Lacking signatures, taxpayers group fails to get bond initiative on California ballot.

LOS ANGELES -- A California taxpayers group said Monday it failed to gather enough signatures to place on a statewide election ballot a proposed constitutional amendment to require two-thirds voter approval for the issuance of most types of local bonds.

The group, Paul Gann's Citizens Committee Inc., fell about 50,000 signatures short of collecting the required 615,958 signatures by last Friday, the deadline set by the California secretary of state's office. The office allows 150 days for petition drives to gather signatures.

The Sacramento, Calif.-based Gann organization began distribution petitions in February, hoping to obtain the necessary signatures by May 15. Meeting that deadline would have allowed the group to put its proposal on California's Nov. 8 general election ballot.

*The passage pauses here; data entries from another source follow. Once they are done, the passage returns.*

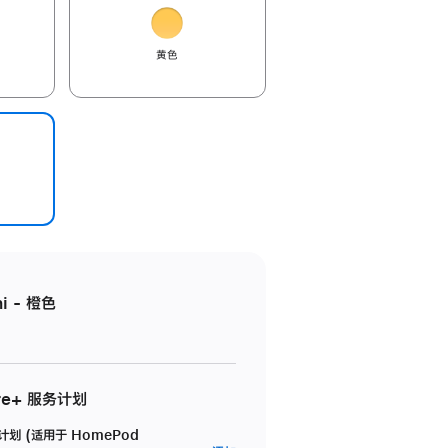
黄色
i - 橙色
re+ 服务计划
务计划 (适用于 HomePod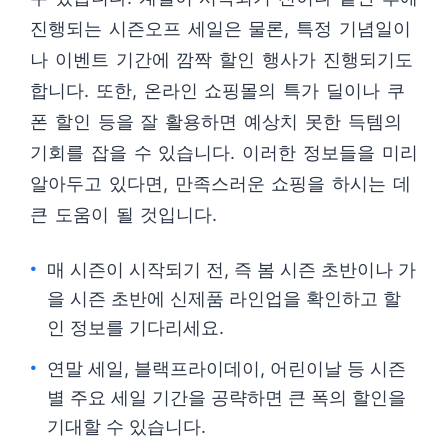
진행되는 시즌오프 세일은 물론, 특정 기념일이
나 이벤트 기간에 깜짝 할인 행사가 진행되기도
합니다. 또한, 온라인 쇼핑몰의 특가 딜이나 쿠
폰 할인 등을 잘 활용하면 예상치 못한 득템의
기회를 잡을 수 있습니다. 이러한 정보들을 미리
알아두고 있다면, 만족스러운 쇼핑을 하시는 데
큰 도움이 될 것입니다.
매 시즌이 시작되기 전, 즉 봄 시즌 초반이나 가
을 시즌 초반에 신제품 라인업을 확인하고 할
인 정보를 기다리세요.
연말 세일, 블랙프라이데이, 어린이날 등 시즌
별 주요 세일 기간을 공략하면 큰 폭의 할인을
기대할 수 있습니다.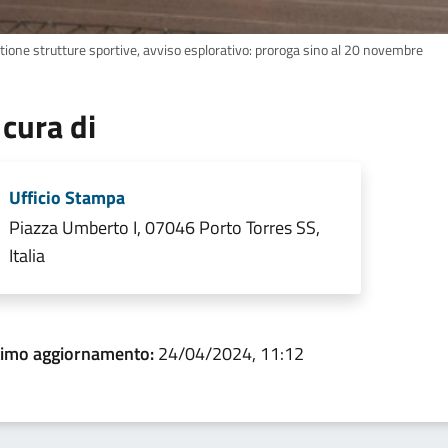
tione strutture sportive, avviso esplorativo: proroga sino al 20 novembre
 cura di
Ufficio Stampa
Piazza Umberto I, 07046 Porto Torres SS,
Italia
timo aggiornamento:
24/04/2024, 11:12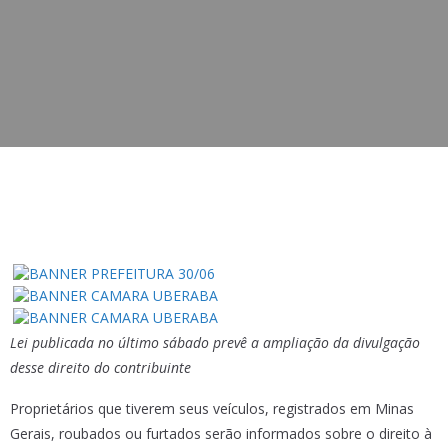
Lei publicada no último sábado prevê a ampliação da divulgação
desse direito do contribuinte
Proprietários que tiverem seus veículos, registrados em Minas
Gerais, roubados ou furtados serão informados sobre o direito à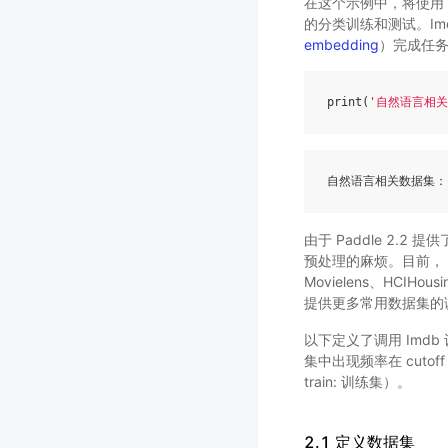
在这个示例中，将使用 Pa
的分类训练和测试。Imdb
embedding
）完成任
print
(
'自然语言相关
自然语言相关数据集：
由于 Paddle 2.
预处理的麻烦。目前， Pad
Movielens、HCIHou
提供更多常用数据集的
以下定义了调用 Imd
集中出现频率在 cuto
train: 训练集）。
2.1 定义数据集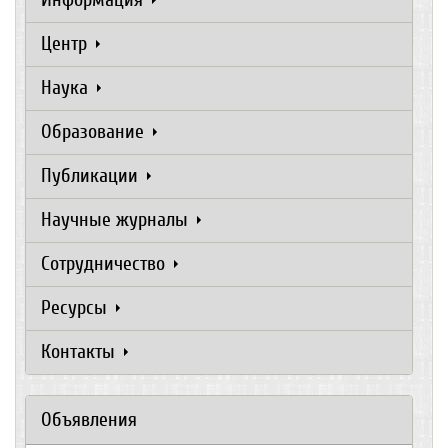
Центр
Наука
Образование
Публикации
Научные журналы
Сотрудничество
Ресурсы
Контакты
Объявления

The group collected only 50% of the total signatures necessary by mid-May. It redirected its efforts to placing the so-called Taxpayers Consent Act on the state's March 26, 1996, presidential primary ballot.

"We came very close, but no cigar," said Richard L. Gann, the taxpayers group's president, who said it obtained 566,800 signatures by the close of the qualifying period last Friday.

The initiative effort failed despite support from 200 different taxpayer watchdog groups, Gann said. His organization contributed $150,000 to the effort, he said.

Gann's father, the late Paul Gann, backed many initiatives, and was a co-author of Proposition 13, the landmark 1978 initiative that limited property tax rates in California.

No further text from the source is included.